Corporate wallpaper this is not. Lee sees the initiative in the same light as one of Channel 4’s productions: provocative, mischievous and challenging.

ART4 is not intended as a safe bet, but to encourage creative thinking – and, of course, there is a public relations spin-off. Art programmes are often installed when a company moves into new offices or is rebranding. It sells the idea of benevolent patronage, and also that management is a bit ‘visionary’.

Some might question whether art in the workplace matters to the shop floor, but it seems that employees are keen. On-line print and photography dealer Inside Space polled employees and found that 98 per cent wanted some form of art at their place of work. And a survey carried out earlier this year by ICM and Arts and Business – a company that aims to encourage interaction between private companies and the arts – found that 73 per cent of employees wanted more art in their workplace, claiming it made them feel more ‘motivated’ and ‘inspired’.

This is vital to John Bevan, a design consultant with GMW Architects, who works with existing company art collections. ‘Art shouldn’t be confined to the executive suite,’ he says. ‘One of the great things is the way art encourages interaction and creativity.’ The demand for integrated artworks is such that a company called Offthewall has started producing space dividers for open-plan workplaces that are limited-edition prints on mesh by British contemporary artists, including Duggie Fields.

‘The corporate art collection has moved on,’ says A&B’s Sigrid Williams. ‘It once meant oil paintings in the boardroom. Now, businesses are intent on a creative workforce and we’re seeing installation and performance work that is much more engaged.’ The artworks may even help shape the organisation and help it evolve.

‘Art is even being integrated into company working structures,’ adds Williams. ‘Ogilvy & Mather and Lever Fabergé, for instance, bring artists into their workspaces in order to stimulate creativity and influence working practice.’

The ‘number one home and personal care provider in the UK’ – also the largest commissioner of posters – Lever Fabergé began a collection of contemporary art in 2000 and now has an ‘in-house creativity programme’ called Catalyst. ‘With Catalyst we bring art into the office to assist our own working practice,’ says Catalyst assistant producer Katherine Mellor.

‘We involve staff in every aspect of the collection and we invite comments, which we post next to the artwork. It stimulates the staff, and their critical skills.

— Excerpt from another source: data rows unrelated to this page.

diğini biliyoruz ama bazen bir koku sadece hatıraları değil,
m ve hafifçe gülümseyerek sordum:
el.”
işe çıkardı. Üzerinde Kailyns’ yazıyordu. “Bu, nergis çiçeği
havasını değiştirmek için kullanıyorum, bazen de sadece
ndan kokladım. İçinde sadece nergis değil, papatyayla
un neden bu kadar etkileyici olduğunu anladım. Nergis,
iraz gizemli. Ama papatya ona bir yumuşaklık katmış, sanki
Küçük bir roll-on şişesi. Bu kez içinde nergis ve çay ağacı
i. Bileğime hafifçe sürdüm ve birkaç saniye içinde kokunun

They all need to be able to articulate visual imagery, as it feeds into their work and gives insight into how our consumers might think,’ she says.

Even closer to the creative coalface is a recent initiative by Catalyst whereby ten artists have been commissioned to make works of art based around Lever Fabergé’s brands and then work alongside the marketing team. A recipe for disaster? ‘Could be,’ says Mellor. ‘It’s a risk. Artists show us things in different ways, and that might cause tension.’

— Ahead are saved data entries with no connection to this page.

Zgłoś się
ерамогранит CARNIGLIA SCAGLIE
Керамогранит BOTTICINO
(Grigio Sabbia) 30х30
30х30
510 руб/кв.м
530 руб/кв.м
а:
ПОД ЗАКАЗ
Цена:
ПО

One of the key companies in the sector is International Art Consultants/ Art For Offices, which started in 1979. ‘Art is a demonstration of the importance of the workplace,’ says its co-founder Andrew Hutchinson. ‘It definitely keeps people stimulated. We did a survey of employees in 150 companies with collections and found that the art contributed to a healthy working environment. I’m certain there are positive effects on creativity, however subliminal.’

He says that, as with Channel 4, the placing of art in offices is now becoming integrated into a sophisticated process that includes branding – interestingly, art-purchasing programmes are increasingly coming from companies’ marketing budgets.

‘We’re completing a commission for Vodafone in Newbury, in which an artist, Diane Edmonds, has made a Perspex piece in Vodafone red and in the shape of a speech mark, with a second speech mark in a lake,’ says Hutchinson. ‘It expresses the company’s quality of “connectivity”, and anyone visiting will know they’ve arrived at the right place when they see the sculpture, rather than a sign.’

It’s a long way from Jensen’s landscapes in the factory canteen, and an extremely sophisticated use of visual language. But with the integrated approach, the question will increasingly arise: can the art serve the office, or the office serve the art?